Tabaski : Pas encore le grand rush au point de vente de moutons du stade Léopold Sédar Senghor
APS
SENEGAL-RELIGION-SOCIETE

Tabaski : Pas encore le grand rush au point de vente de moutons du stade Léopold Sédar Senghor

Dakar, 16 août (APS) - L’arrivée au compte-gouttes des clients au point de vente sis au stade Léopold Sédar Senghor de Dakar n’augure rien de bon chez les vendeurs de mouton qui, tout en espérant une "grande affluence" à trois jours de la fête de l’Aid el-Adha, pointent néanmoins du doigt "la cherté de l’aliment de bétail".
 
"Nous n’avons pas de problème de sécurité et d’eau pour le bétail sur ce site parce que comme vous l’avez vu trois bornes fontaines y sont installées et les éléments de la police viennent d’arriver" a dit à l’APS le président du comité de gestion du point de vente ouvert au stade Léopold Sédar Senghor.

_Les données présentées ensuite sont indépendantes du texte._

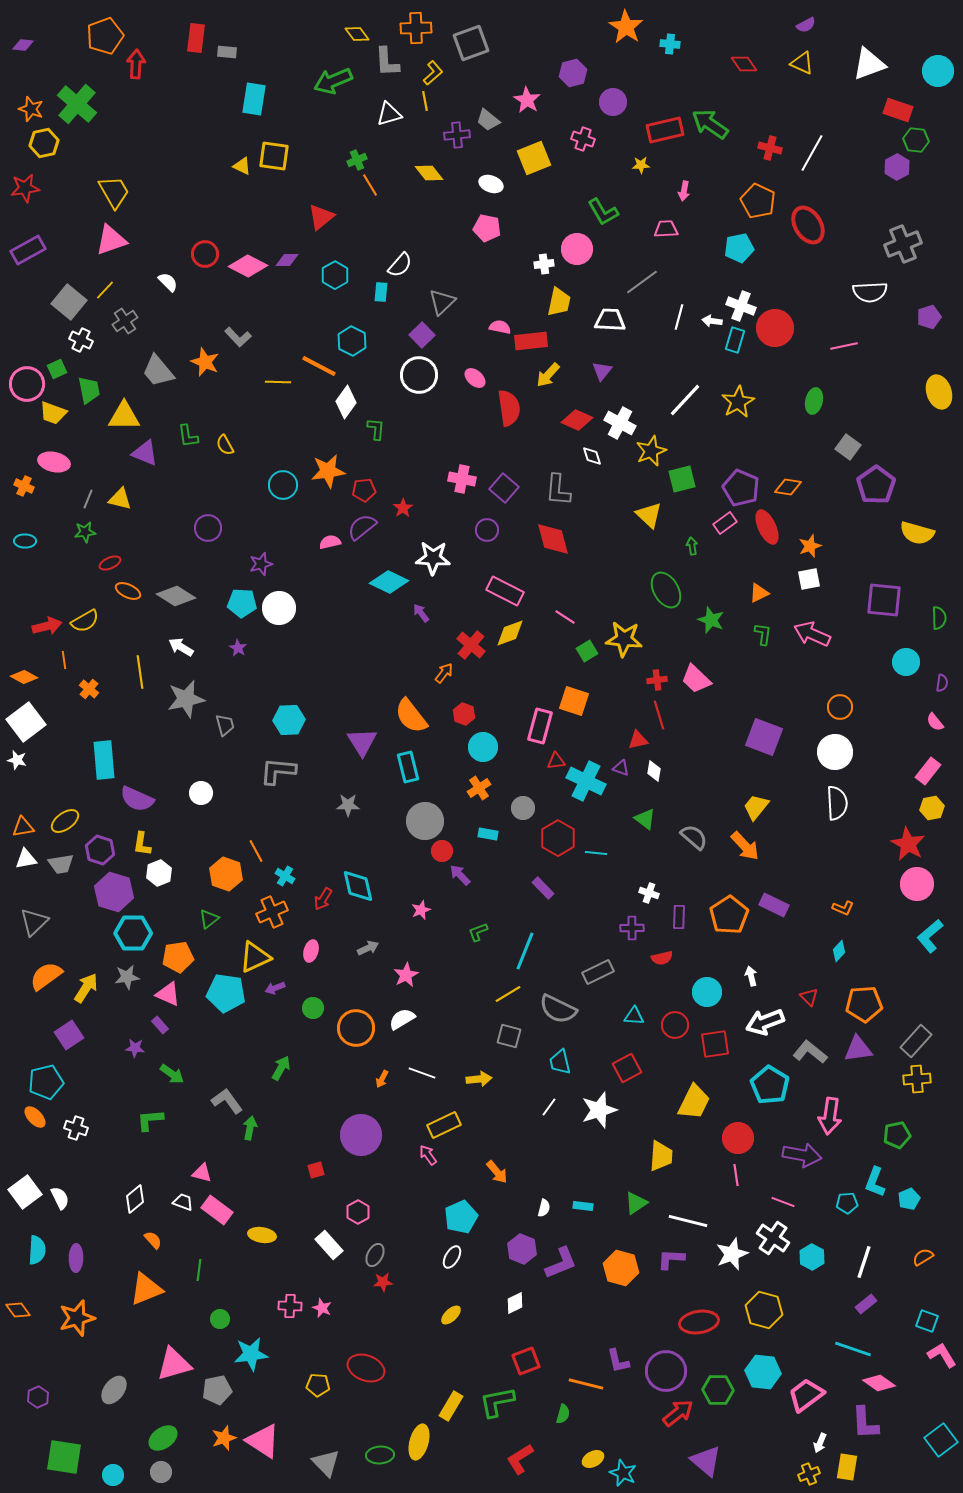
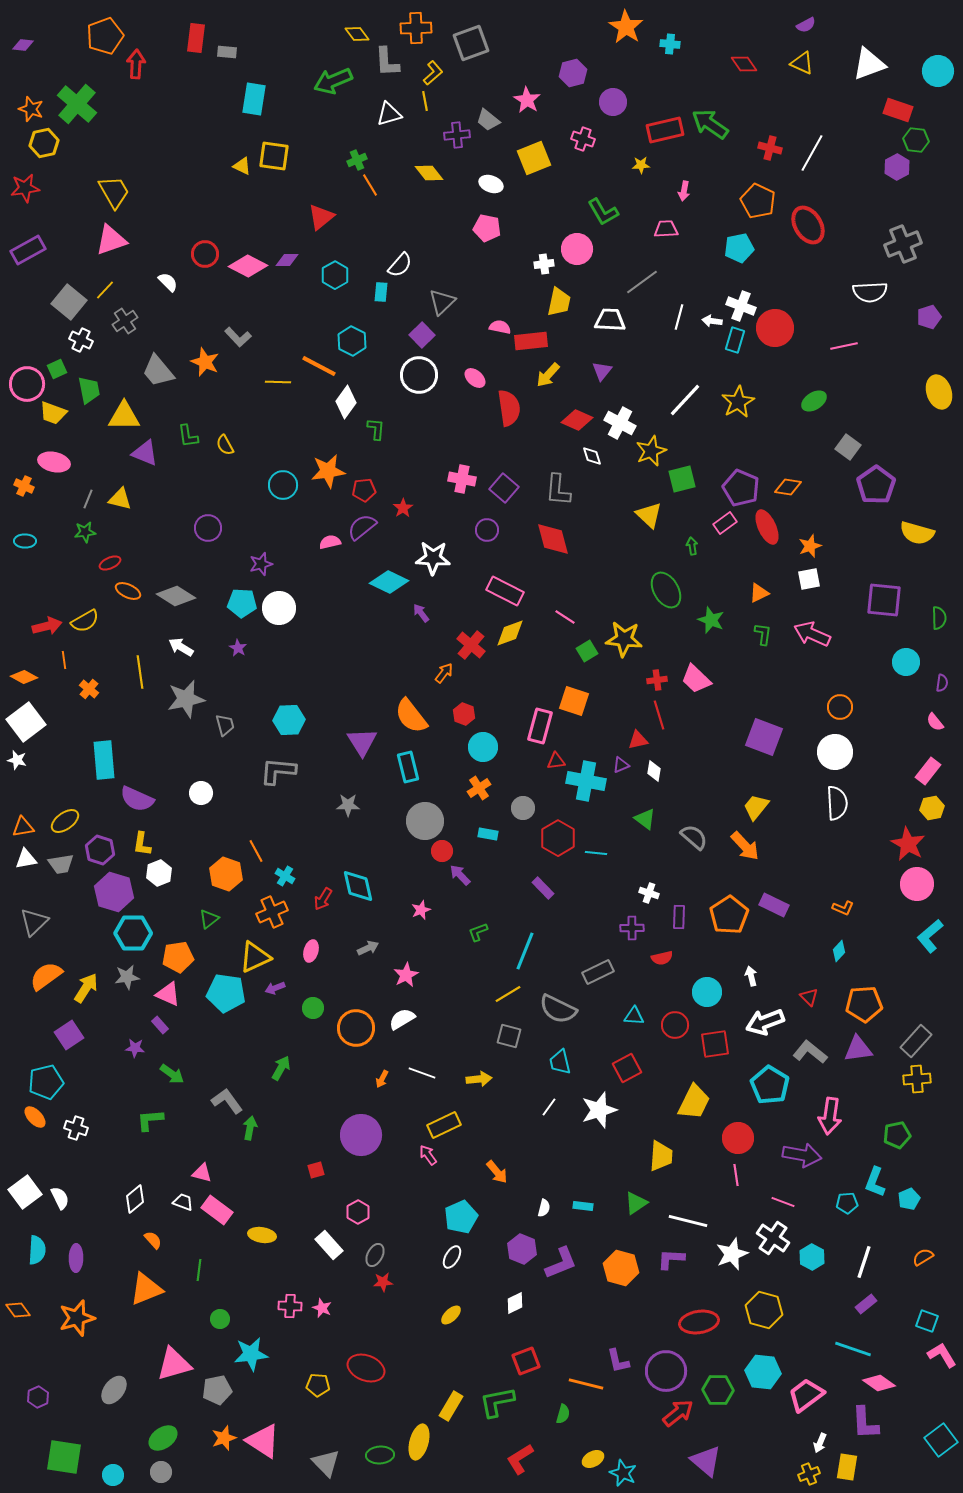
green ellipse at (814, 401): rotated 45 degrees clockwise
purple triangle at (621, 768): moved 3 px up; rotated 42 degrees counterclockwise
cyan cross at (586, 781): rotated 15 degrees counterclockwise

Serigne Cissé indique que "les vendeurs de moutons n’attendent maintenant que les clients pour écouler leurs bêtes", ajoutant que le seul hic est "la cherté de l’aliment de bétail". Il laisse entendre également que "l’insécurité fait beaucoup de personnes préfèrent attendre la veille de la Tabaski pour acheter leur mouton". 
 
Pour lui, "c’est compréhensible que les clients attendent le dernier moment pour venir car cela leur épargne des dépenses supplémentaires liées à l’achat d’aliment de bétail". 
 
"L’aliment de bétail subventionné par l’Etat n’est pas encore arrivé. Le sac de foin s’échange entre 8000 à 8500 FCFA et le sac de fourrage des graines céréalières coûtent 10500 FCFA" a soutenu Serigne Cissé.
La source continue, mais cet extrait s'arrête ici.